Después, básicamente porque seguir hablando del talento del mexicano le producía cierto embarazo, le preguntó por las muertas.

—La mayoría son trabajadoras de las maquiladoras. Muchachas jóvenes y de pelo largo. Pero eso no es necesariamente la marca del asesino, en Santa Teresa casi todas las muchachas llevan el pelo largo —dijo Chucho Flores.

—¿Hay un solo asesino? —preguntó Fate.

—Eso dicen —dijo Chucho Flores sin dejar de dibujar—. Hay algunos detenidos. Hay algunos casos solucionados.
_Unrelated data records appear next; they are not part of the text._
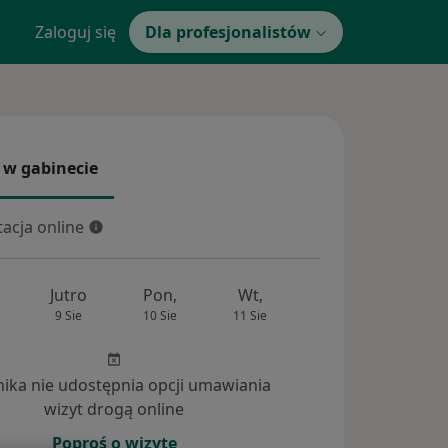
Zaloguj się
Dla profesjonalistów
 w gabinecie
 gabinecie
acja online
cja online
Jutro
Pon,
Wt,
Śr,
Czw
9 Sie
10 Sie
11 Sie
12 Sie
13 Si
inika nie udostępnia opcji umawiania
wizyt drogą online
dpowiedzi na pytania (7)
Poproś o wizytę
Pero la leyenda quiere que el asesino sea uno solo y además inatrapable.

—¿Cuántas muertas hay?

—No lo sé —dijo Chucho Flores—, muchas, más de doscientas.

Fate observó cómo el mexicano empezaba a esbozar su noveno retrato.

—Son muchas para una sola persona —dijo.

—Así es, amigo, demasiadas, incluso para un asesino mexicano.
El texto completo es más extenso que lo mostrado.